» **WHAT THIS TASK INVOLVES**: Because only the text is wanted, repeat the records below exactly and omit the pictures.

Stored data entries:
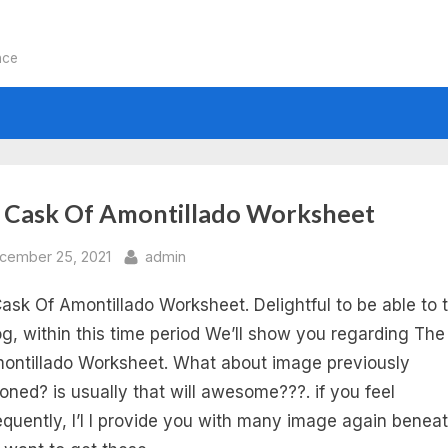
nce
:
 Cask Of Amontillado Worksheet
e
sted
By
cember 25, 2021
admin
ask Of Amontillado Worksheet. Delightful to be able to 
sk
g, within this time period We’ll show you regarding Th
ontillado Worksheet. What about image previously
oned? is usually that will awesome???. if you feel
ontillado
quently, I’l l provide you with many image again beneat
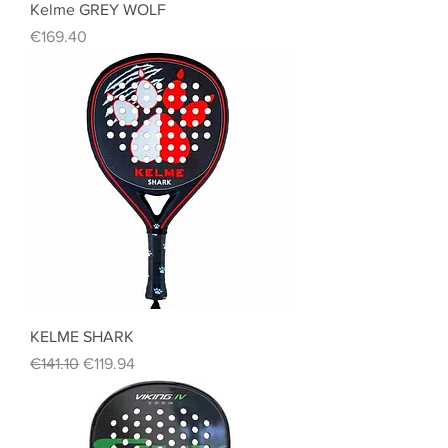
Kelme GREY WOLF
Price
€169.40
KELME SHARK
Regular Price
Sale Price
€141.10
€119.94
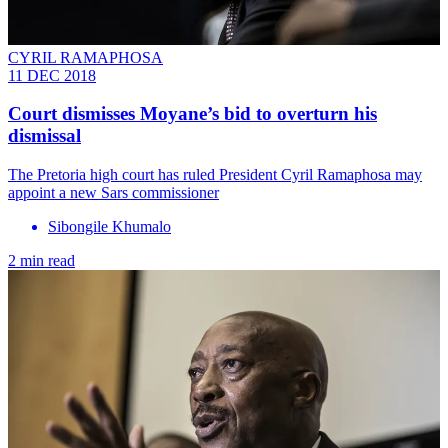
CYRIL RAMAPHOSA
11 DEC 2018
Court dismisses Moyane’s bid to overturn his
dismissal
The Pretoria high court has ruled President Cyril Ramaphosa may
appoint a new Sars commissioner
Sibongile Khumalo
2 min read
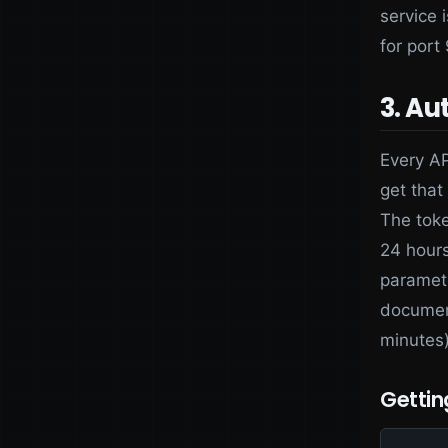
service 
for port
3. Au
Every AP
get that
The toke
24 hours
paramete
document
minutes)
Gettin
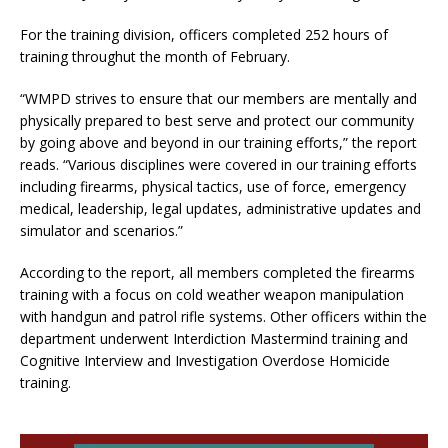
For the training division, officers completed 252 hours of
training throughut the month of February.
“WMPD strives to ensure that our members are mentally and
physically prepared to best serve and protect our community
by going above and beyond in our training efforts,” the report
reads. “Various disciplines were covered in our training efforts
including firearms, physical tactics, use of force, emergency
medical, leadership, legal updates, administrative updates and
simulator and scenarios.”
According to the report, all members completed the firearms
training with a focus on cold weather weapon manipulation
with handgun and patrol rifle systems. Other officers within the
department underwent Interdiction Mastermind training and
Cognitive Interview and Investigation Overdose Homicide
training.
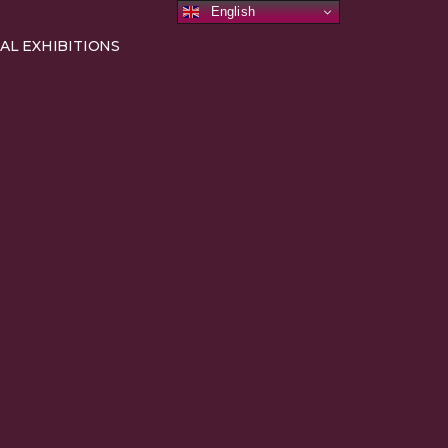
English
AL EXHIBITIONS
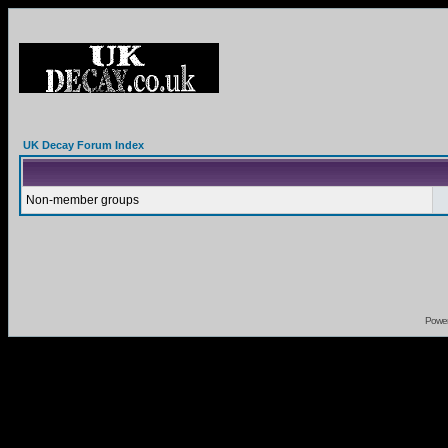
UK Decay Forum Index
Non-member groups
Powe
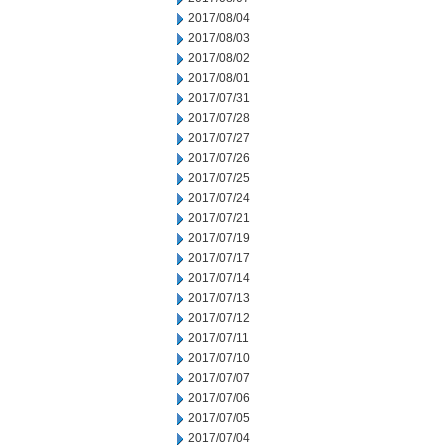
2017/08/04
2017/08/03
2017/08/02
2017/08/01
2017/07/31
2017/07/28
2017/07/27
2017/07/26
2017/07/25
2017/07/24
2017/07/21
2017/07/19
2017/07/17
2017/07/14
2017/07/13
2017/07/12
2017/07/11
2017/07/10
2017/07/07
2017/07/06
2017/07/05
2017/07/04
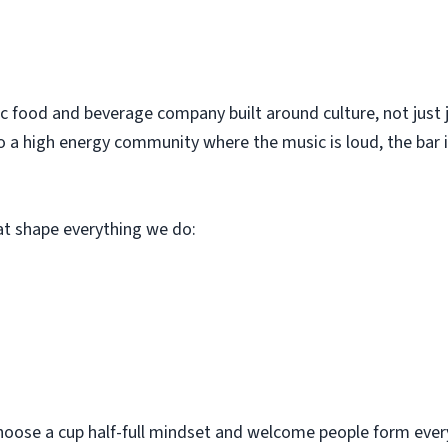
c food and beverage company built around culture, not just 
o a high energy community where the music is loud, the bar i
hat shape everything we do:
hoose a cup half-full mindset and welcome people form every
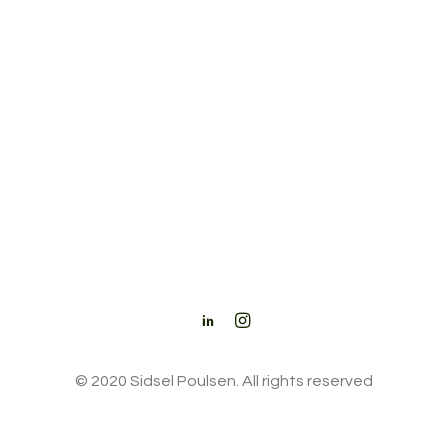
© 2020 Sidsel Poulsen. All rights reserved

» **ANSWER SECTION**:
nce
:
 Cask Of Amontillado Worksheet
e
sted
By
cember 25, 2021
admin
ask Of Amontillado Worksheet. Delightful to be able to 
sk
g, within this time period We’ll show you regarding Th
ontillado Worksheet. What about image previously
oned? is usually that will awesome???. if you feel
ontillado
quently, I’l l provide you with many image again beneat
Kelme GREY WOLF
Price
€169.40
KELME SHARK
Regular Price
Sale Price
€141.10
€119.94
CYRIL RAMAPHOSA
11 DEC 2018
Court dismisses Moyane’s bid to overturn his
dismissal
The Pretoria high court has ruled President Cyril Ramaphosa may
appoint a new Sars commissioner
Sibongile Khumalo
2 min read
service 
for port
3. Au
Every AP
get that
The toke
24 hours
paramete
document
minutes)
Gettin
For the training division, officers completed 252 hours of
training throughut the month of February.
“WMPD strives to ensure that our members are mentally and
physically prepared to best serve and protect our community
by going above and beyond in our training efforts,” the report
reads. “Various disciplines were covered in our training efforts
including firearms, physical tactics, use of force, emergency
medical, leadership, legal updates, administrative updates and
simulator and scenarios.”
According to the report, all members completed the firearms
training with a focus on cold weather weapon manipulation
with handgun and patrol rifle systems. Other officers within the
department underwent Interdiction Mastermind training and
Cognitive Interview and Investigation Overdose Homicide
training.
English
AL EXHIBITIONS
UK Decay Forum Index
Non-member groups
Powe
2017/08/04
2017/08/03
2017/08/02
2017/08/01
2017/07/31
2017/07/28
2017/07/27
2017/07/26
2017/07/25
2017/07/24
2017/07/21
2017/07/19
2017/07/17
2017/07/14
2017/07/13
2017/07/12
2017/07/11
2017/07/10
2017/07/07
2017/07/06
2017/07/05
2017/07/04
c food and beverage company built around culture, not just 
o a high energy community where the music is loud, the bar i
hat shape everything we do:
hoose a cup half-full mindset and welcome people form every
© 2020 Sidsel Poulsen. All rights reserved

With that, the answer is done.